■ Excerpted records ■
+ + +

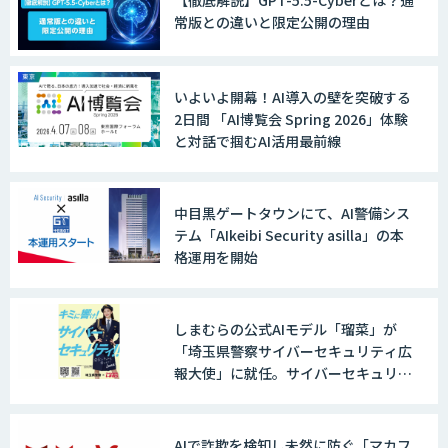
常版との違いと限定公開の理由
いよいよ開幕！AI導入の壁を突破する
2日間 「AI博覧会 Spring 2026」体験
と対話で掴むAI活用最前線
中目黒ゲートタウンにて、AI警備シス
テム「AIkeibi Security asilla」の本
格運用を開始
しまむらの公式AIモデル「瑠菜」が
「埼玉県警察サイバーセキュリティ広
報大使」に就任。サイバーセキュリテ
ィ対策の啓発を促す
AIで詐欺を検知し未然に防ぐ「マカフ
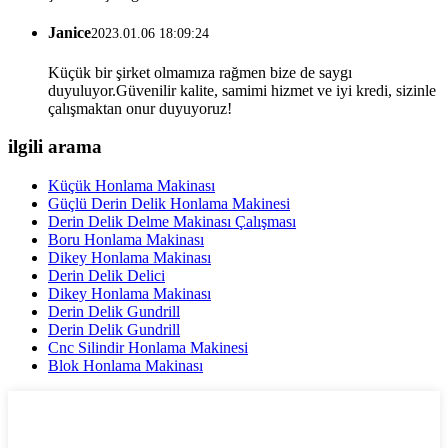
Janice
2023.01.06 18:09:24
Küçük bir şirket olmamıza rağmen bize de saygı
duyuluyor.Güvenilir kalite, samimi hizmet ve iyi kredi, sizinle
çalışmaktan onur duyuyoruz!
ilgili arama
Küçük Honlama Makinası
Güçlü Derin Delik Honlama Makinesi
Derin Delik Delme Makinası Çalışması
Boru Honlama Makinası
Dikey Honlama Makinası
Derin Delik Delici
Dikey Honlama Makinası
Derin Delik Gundrill
Derin Delik Gundrill
Cnc Silindir Honlama Makinesi
Blok Honlama Makinası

+ + +

■ Task description ■
Wherever the word "Makinası" appears in the data, return the whole line.

■ Answer to this problem ■
Küçük Honlama Makinası
Derin Delik Delme Makinası Çalışması
Boru Honlama Makinası
Dikey Honlama Makinası
Dikey Honlama Makinası
Blok Honlama Makinası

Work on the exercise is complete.